# Dry rotting already???



## qcbtbx (Apr 6, 2012)

So went to inspect the bags on my B5 Passat wagon today and found this situation with the rears.



















They are tearing in the middle of the bag, which is strange considering previous owner installed them just before sowo last year. They are air house 2 universal bags according to the installer, but I think they may be aero sport universals. 

Any ideas on how or why this may be happening? I assume I should just buy new rear bags. Any constructive comments or guidance are welcome.

A pic of the car they are on for your viewing pleasure.










Sent from my XT1080 using Tapatalk


----------



## Aronc (Jan 30, 2006)

ive noticed the same thing with my Mason techs on my mkiv. not really sure how to go about fixing it. It is also a universal air suspension bag. No leaks or anything like that but its concerning.

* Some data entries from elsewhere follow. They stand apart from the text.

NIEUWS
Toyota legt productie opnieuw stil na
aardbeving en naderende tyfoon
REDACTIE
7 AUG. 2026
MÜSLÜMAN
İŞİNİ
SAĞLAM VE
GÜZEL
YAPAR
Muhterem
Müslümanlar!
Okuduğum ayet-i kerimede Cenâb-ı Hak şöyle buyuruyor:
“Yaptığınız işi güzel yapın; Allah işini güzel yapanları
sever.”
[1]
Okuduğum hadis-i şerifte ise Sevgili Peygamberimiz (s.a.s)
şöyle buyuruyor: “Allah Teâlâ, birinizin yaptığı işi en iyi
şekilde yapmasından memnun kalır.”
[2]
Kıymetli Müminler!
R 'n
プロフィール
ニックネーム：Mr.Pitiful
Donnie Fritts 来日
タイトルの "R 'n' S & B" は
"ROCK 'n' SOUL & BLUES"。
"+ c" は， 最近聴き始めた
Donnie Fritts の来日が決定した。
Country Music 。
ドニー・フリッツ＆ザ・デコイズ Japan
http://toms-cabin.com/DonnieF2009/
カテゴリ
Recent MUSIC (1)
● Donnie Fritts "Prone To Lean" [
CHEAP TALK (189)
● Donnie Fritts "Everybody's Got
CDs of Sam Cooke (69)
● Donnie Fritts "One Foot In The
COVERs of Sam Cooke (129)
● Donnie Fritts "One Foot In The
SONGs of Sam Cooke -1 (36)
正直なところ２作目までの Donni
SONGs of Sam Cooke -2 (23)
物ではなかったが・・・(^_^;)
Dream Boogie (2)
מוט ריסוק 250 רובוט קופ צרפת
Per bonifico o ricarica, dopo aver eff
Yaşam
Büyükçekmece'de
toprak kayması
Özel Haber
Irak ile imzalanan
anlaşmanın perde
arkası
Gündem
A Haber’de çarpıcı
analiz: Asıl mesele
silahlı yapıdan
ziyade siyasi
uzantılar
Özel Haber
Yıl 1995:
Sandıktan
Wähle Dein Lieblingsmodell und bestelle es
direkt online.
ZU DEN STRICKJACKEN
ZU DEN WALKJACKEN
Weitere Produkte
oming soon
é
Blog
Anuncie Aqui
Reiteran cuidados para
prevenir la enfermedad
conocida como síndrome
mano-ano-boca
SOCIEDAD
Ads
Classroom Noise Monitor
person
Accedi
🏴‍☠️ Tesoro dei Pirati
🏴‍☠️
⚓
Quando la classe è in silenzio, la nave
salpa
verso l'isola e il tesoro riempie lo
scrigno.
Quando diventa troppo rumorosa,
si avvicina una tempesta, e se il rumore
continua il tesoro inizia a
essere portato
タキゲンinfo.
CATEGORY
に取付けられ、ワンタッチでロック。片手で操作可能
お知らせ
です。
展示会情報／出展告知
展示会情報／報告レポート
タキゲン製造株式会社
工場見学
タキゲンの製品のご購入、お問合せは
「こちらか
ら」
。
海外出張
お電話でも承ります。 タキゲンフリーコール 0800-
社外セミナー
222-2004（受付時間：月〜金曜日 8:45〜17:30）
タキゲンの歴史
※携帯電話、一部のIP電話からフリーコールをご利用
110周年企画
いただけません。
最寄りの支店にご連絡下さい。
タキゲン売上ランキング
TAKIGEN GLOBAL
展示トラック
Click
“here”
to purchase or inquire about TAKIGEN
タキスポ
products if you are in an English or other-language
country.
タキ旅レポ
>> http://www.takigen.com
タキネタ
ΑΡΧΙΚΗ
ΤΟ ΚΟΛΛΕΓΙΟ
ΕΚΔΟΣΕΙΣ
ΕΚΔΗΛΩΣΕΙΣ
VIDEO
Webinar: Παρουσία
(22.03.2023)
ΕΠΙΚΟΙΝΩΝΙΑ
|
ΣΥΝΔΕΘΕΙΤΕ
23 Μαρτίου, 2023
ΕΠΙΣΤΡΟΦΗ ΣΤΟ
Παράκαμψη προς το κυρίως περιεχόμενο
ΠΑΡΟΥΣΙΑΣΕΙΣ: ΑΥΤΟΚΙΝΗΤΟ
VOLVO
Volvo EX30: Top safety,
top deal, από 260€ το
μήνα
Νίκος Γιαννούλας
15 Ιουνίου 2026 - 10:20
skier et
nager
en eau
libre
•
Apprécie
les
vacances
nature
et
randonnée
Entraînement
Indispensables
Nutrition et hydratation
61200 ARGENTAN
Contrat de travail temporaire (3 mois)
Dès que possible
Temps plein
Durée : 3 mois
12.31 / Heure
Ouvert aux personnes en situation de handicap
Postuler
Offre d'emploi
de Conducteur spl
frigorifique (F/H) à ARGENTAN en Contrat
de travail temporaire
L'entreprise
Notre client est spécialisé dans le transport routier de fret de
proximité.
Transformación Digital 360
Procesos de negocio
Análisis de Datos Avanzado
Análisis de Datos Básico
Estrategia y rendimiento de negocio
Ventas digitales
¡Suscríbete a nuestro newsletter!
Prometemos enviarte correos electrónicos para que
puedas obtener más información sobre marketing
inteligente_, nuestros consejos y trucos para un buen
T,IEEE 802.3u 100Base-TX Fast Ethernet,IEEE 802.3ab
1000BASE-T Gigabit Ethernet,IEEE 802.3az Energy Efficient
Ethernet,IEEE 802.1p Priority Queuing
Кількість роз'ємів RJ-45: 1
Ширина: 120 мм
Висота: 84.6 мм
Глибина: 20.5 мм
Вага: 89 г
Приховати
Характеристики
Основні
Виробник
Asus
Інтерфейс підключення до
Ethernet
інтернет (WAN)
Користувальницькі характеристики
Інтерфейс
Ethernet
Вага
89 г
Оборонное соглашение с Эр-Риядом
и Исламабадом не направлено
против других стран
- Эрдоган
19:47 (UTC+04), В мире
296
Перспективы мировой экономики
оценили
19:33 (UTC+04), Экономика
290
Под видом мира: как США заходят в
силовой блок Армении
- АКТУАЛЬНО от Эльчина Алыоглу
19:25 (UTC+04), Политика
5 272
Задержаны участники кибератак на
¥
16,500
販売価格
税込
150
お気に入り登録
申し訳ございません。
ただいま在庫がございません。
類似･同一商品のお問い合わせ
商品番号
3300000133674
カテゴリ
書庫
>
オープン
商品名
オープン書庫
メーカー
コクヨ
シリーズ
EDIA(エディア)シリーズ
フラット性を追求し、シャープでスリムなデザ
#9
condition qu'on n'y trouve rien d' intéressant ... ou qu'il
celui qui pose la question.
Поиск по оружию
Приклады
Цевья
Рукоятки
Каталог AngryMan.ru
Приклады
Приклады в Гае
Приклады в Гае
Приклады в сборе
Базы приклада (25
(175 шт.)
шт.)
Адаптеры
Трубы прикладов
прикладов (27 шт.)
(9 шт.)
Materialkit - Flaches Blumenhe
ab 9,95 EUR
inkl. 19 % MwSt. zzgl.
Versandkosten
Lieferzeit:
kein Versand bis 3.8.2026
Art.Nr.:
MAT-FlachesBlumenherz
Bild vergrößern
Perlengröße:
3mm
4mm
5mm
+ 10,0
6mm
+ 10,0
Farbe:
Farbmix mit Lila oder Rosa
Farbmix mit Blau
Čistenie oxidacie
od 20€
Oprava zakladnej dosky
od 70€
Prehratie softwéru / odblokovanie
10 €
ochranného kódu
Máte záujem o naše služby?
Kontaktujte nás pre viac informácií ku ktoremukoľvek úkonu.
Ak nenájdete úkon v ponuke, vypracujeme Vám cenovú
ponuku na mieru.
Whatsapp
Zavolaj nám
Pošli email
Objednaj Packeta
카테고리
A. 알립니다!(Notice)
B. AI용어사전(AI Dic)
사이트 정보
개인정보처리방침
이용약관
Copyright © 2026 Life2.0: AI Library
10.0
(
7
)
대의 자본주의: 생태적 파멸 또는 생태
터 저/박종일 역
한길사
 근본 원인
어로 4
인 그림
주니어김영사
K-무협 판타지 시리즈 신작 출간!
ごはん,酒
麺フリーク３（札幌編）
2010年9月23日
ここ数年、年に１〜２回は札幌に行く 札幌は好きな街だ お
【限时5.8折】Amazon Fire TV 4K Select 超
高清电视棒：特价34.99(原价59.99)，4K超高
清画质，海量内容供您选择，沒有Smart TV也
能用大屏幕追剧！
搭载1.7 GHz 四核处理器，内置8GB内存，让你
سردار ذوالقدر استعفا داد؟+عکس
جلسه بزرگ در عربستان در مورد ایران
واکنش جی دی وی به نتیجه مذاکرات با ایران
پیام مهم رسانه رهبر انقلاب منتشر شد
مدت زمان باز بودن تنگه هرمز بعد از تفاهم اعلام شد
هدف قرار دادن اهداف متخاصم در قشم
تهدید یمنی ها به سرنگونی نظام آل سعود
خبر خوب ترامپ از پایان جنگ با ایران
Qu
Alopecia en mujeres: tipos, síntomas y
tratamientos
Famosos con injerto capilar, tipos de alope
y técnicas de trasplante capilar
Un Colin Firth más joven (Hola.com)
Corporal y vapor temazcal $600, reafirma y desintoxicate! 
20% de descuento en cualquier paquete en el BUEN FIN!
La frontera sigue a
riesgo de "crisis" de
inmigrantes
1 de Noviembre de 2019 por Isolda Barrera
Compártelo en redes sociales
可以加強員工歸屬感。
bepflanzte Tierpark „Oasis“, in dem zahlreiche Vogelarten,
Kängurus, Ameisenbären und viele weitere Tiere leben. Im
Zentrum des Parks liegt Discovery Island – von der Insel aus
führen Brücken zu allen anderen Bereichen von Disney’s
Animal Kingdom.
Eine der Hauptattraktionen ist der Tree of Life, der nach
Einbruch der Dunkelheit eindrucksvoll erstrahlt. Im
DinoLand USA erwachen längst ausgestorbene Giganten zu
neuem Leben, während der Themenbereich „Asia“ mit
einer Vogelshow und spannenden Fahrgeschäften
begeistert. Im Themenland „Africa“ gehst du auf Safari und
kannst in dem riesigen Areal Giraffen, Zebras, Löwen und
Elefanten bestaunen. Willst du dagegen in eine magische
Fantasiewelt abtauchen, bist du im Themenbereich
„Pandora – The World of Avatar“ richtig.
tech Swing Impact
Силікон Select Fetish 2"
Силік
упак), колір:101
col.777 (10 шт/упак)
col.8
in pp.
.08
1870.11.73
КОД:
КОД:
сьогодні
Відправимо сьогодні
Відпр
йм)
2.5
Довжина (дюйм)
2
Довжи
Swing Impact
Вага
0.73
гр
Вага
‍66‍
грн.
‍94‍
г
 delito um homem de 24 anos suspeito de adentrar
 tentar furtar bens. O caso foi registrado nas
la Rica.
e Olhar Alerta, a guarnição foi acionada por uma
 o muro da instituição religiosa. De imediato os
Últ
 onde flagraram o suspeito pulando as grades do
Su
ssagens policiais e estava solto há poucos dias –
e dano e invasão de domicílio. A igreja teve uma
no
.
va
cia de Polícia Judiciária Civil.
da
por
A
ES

Any input would be appreciated


----------



## Aronc (Jan 30, 2006)

anyone have some input to this?


----------



## 2loDiesel (Jul 5, 2011)

have samething on my mk5 , seems in my situation its coming from the back rubbing onto the table since i dont have the cup kits and my bag sits inside table , about 60$ a bag , might as well change them


----------



## Bakerrrr (Aug 14, 2008)

Guess i'll be looking at my bags a little closer when im under my car next. Been looking for an excuse to upgrade anyway... opcorn:


----------



## Bag Riders Air Ride (Sep 10, 2013)

So all of the pictures shown are not actually dry rot, they are just normal wear from the bags folding slightly off angle. This causes the bag to rub on itself and wear on the outside, but you won't have any issues with them leaking or tearing because those bags are extremely thick.


----------



## qcbtbx (Apr 6, 2012)

Bag Riders Air Ride said:


> So all of the pictures shown are not actually dry rot, they are just normal wear from the bags folding slightly off angle. This causes the bag to rub on itself and wear on the outside, but you won't have any issues with them leaking or tearing because those bags are extremely thick.


How thick?

Sent from my XT1080 using Tapatalk


----------